Posters advertising the Phillips Collection’s large and intriguing exhibition, “Snapshot: Painters and Photography, Bonnard to Vuillard,” invite the prospective audience to misread much of what is subtle and compelling about this show. Juxtaposing a photograph and painting by the Dutch artist George Hendrik Breit­ner, both showing a young woman wrapped in a kimono on a sumptuous sofa, this teaser suggests exactly the simple-minded reading that the curators have worked assiduously to avoid: Painters of the late 1890s used cameras to help them make paintings.

The details are far more complicated and interesting. After 1888, when George Eastman introduced the first practical hand-held camera suitable for amateurs, photography played an increasingly large role in how people looked at the world. Painters, including those known as the Nabis (a group which numbered Edouard Vuillard, Pierre Bonnard, Maurice Denis and Felix Vallotton among its members), embraced the camera for many of the same reasons as ordinary people. They liked to take pictures of their family and friends, snapshots of vacation and travel, mementos of their daily walks through the city and countryside, and sometimes erotic images of the women they desired.

And, occasionally, they made images that became the basis of paintings, as Breitner clearly did when he photographed the young woman in a kimono. But what this exhibition argues is in fact the very opposite of what the Breitner example implies: that although the Nabis and their contemporaries participated fully in what Susan Sontag has called “the insatiability of the photographing eye,” the number of paintings directly based on photographs is actually relatively small.
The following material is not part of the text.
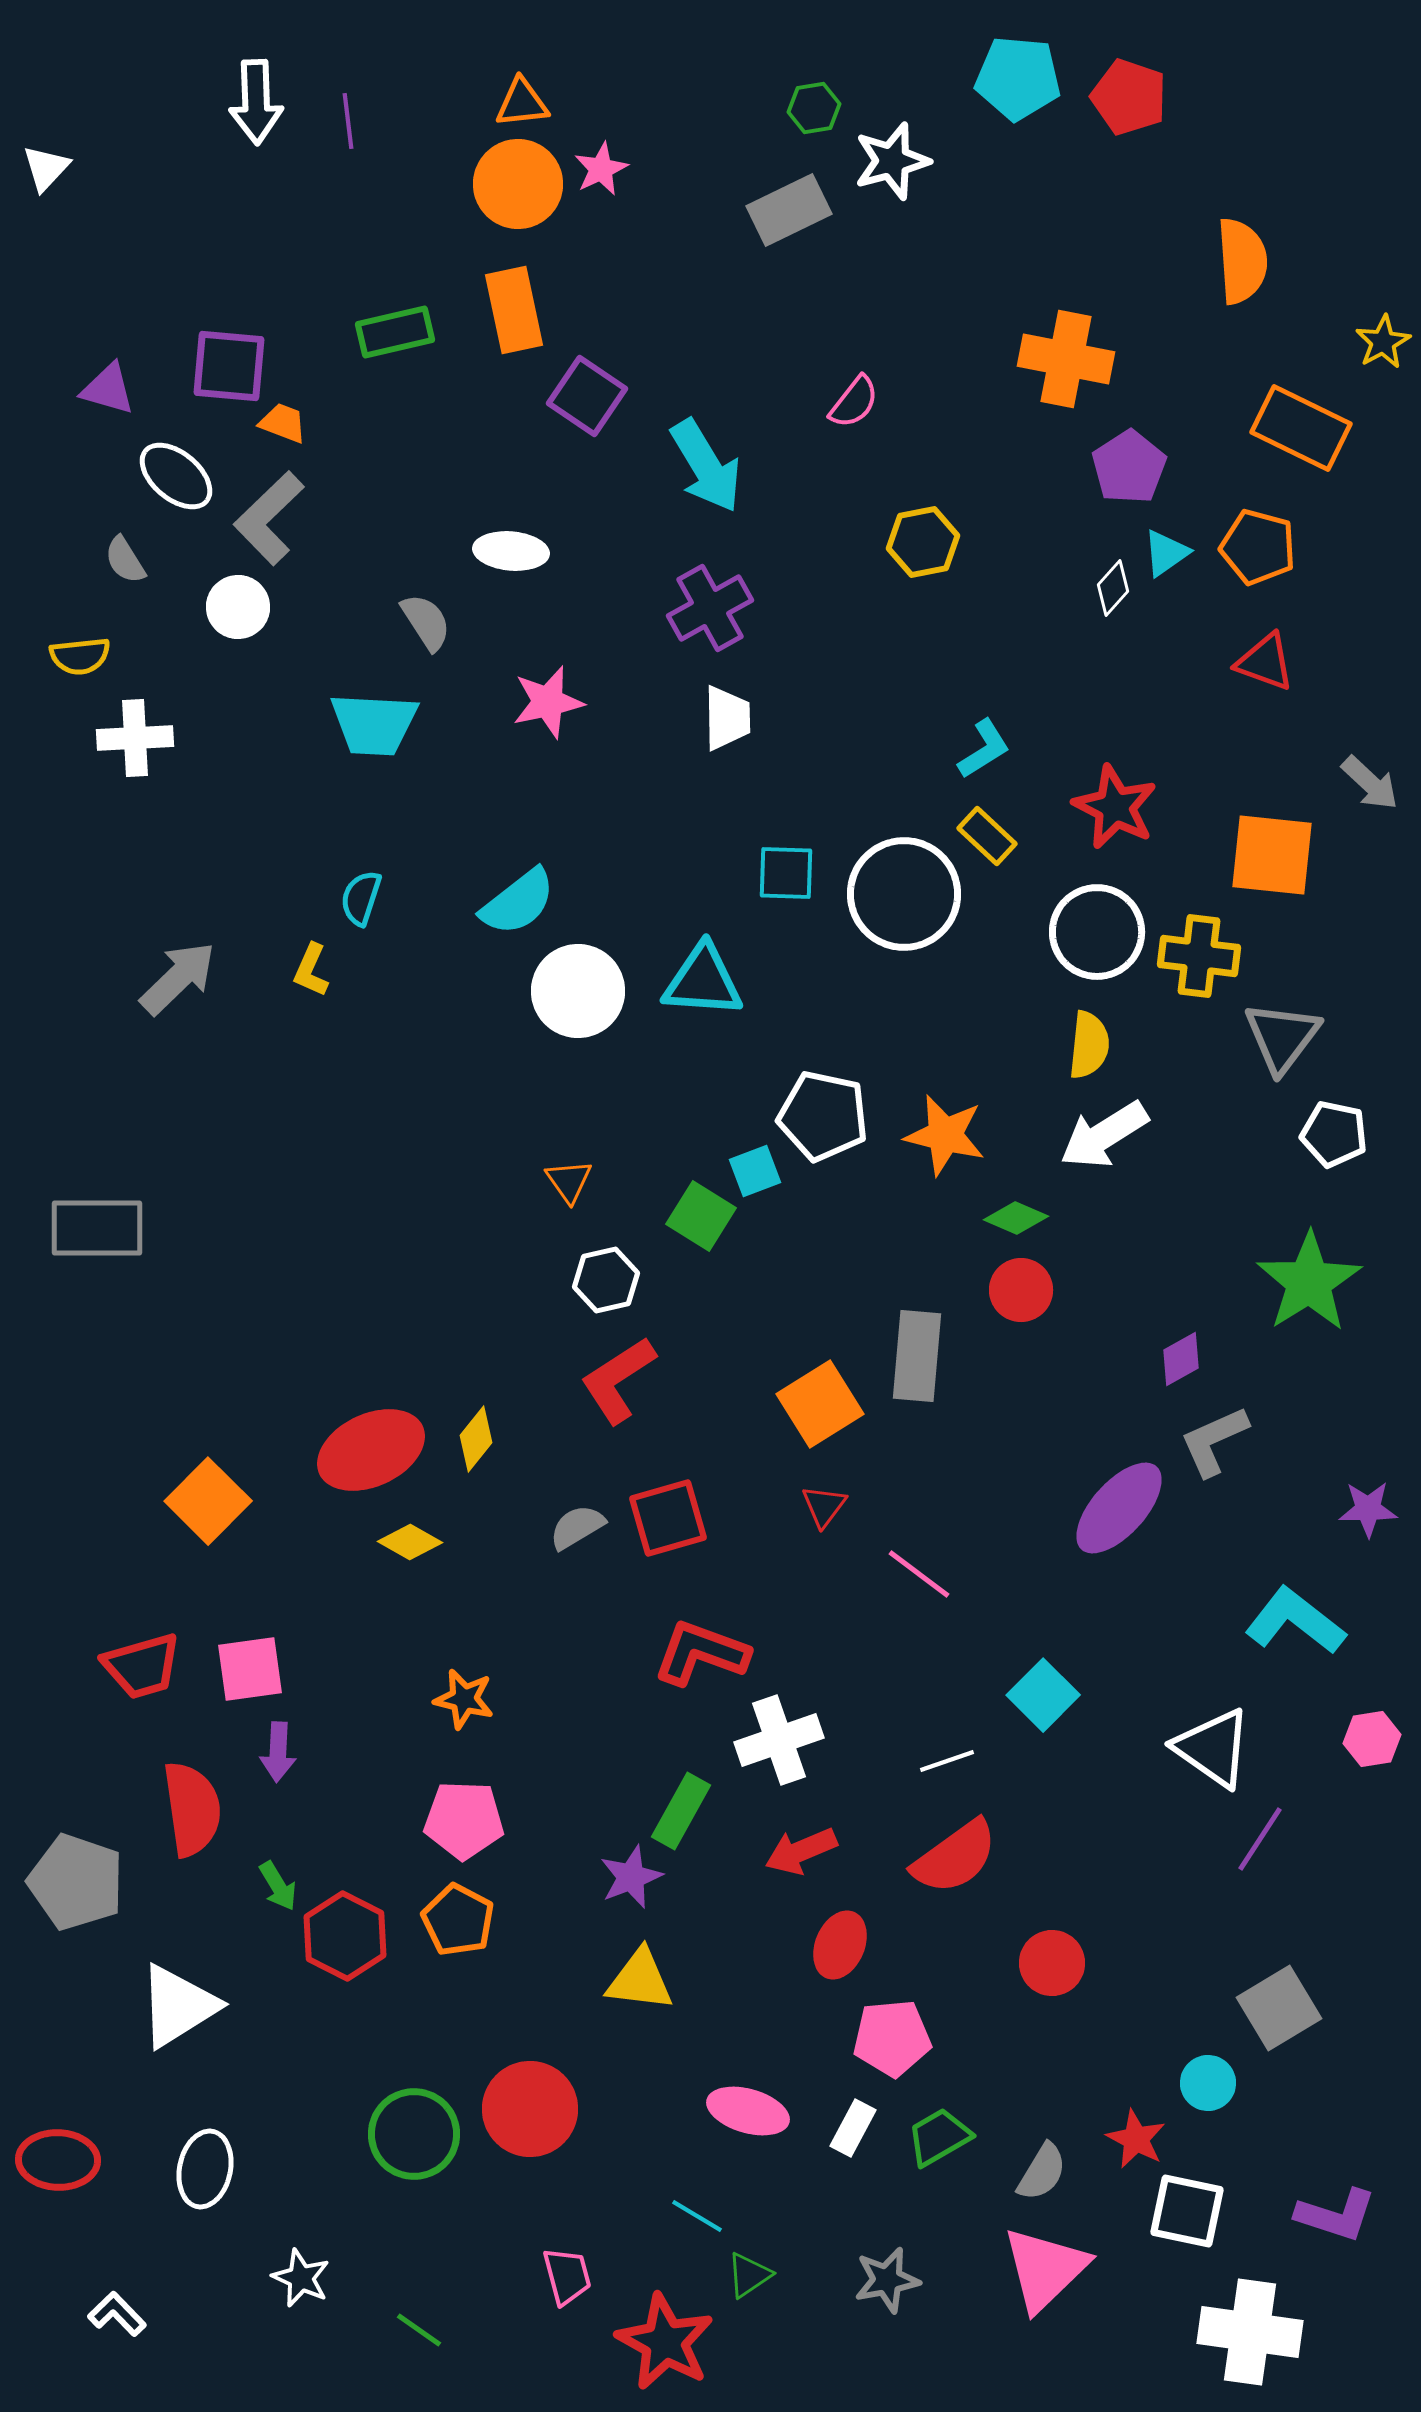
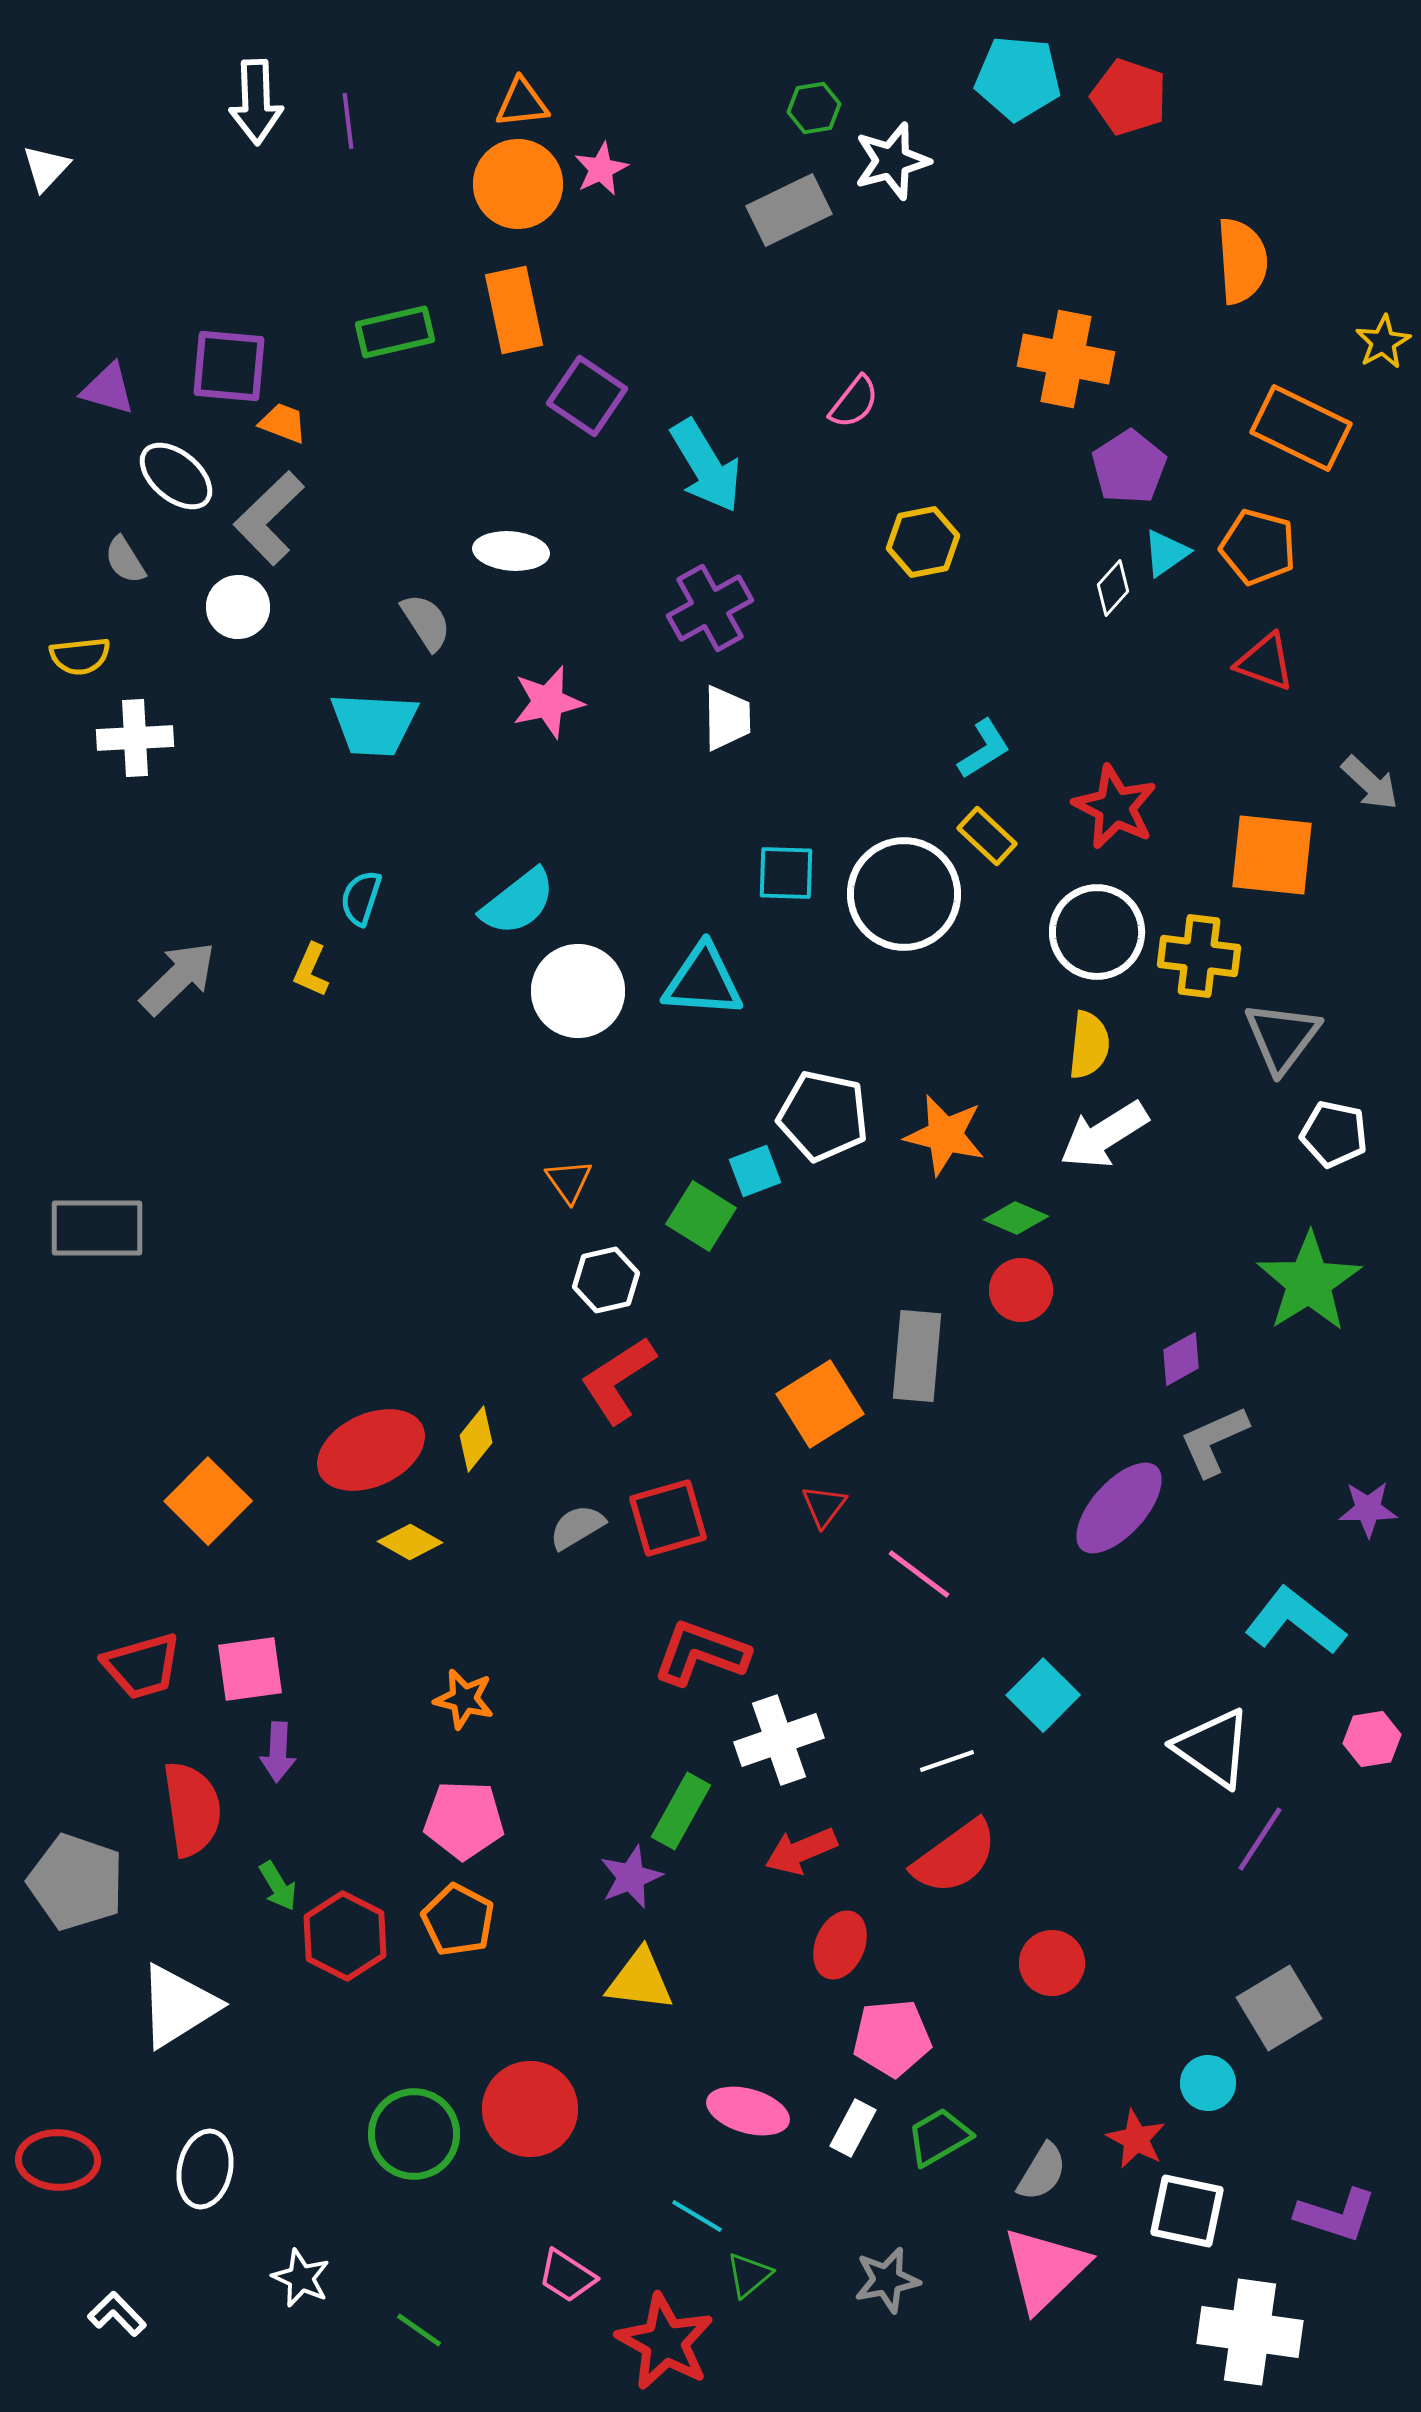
green triangle at (749, 2275): rotated 6 degrees counterclockwise
pink trapezoid at (567, 2276): rotated 138 degrees clockwise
Vuillard, for example, made nearly 2,000 photographs (not discovered until decades after his death in 1940), but based only a few of the paintings on specific photographs. Bonnard, who made hundreds of photographs before losing interest in the medium around 1916, seems to have used them as models for some of his more overtly erotic book illustrations around 1900-02, but this too is more the exception than the rule.

Rather, the Nabis painters used photography to expand the parameters of how they saw. In some cases, a photograph might prompt a painting. But far more interesting is the larger influence of the lens and the photographic print on painting in general. Often, it was the “bad” photograph that opened up visual possibilities. Vuillard’s circa 1900 “The Lady at the Window” shows the silhouette of a woman’s face, darkened by the kind of backlighting all too common in photographs when the subject is standing between the light source and the camera. Paintings that use surreal close-ups, blurred objects in the foreground, walking figures who loom violently into the frame of a picture all seem to be based on photographic accidents.

But in several cases, it isn’t easy to give photographs the credit for visual invention. The plate and pan seen in the foreground of Vuillard’s weirdly distorted painting “The Kitchen” look as if they had accidently fallen into the extreme foreground of a carelessly made photograph. But the painting, and others with similar seemingly “photographic” distortions, dates from before Vuillard took up photography, around 1895. Perhaps Vuillard had seen the work of other amateur photographers, or perhaps his sense of what makes a good painting had been subconsciously influenced by earlier generations of photography.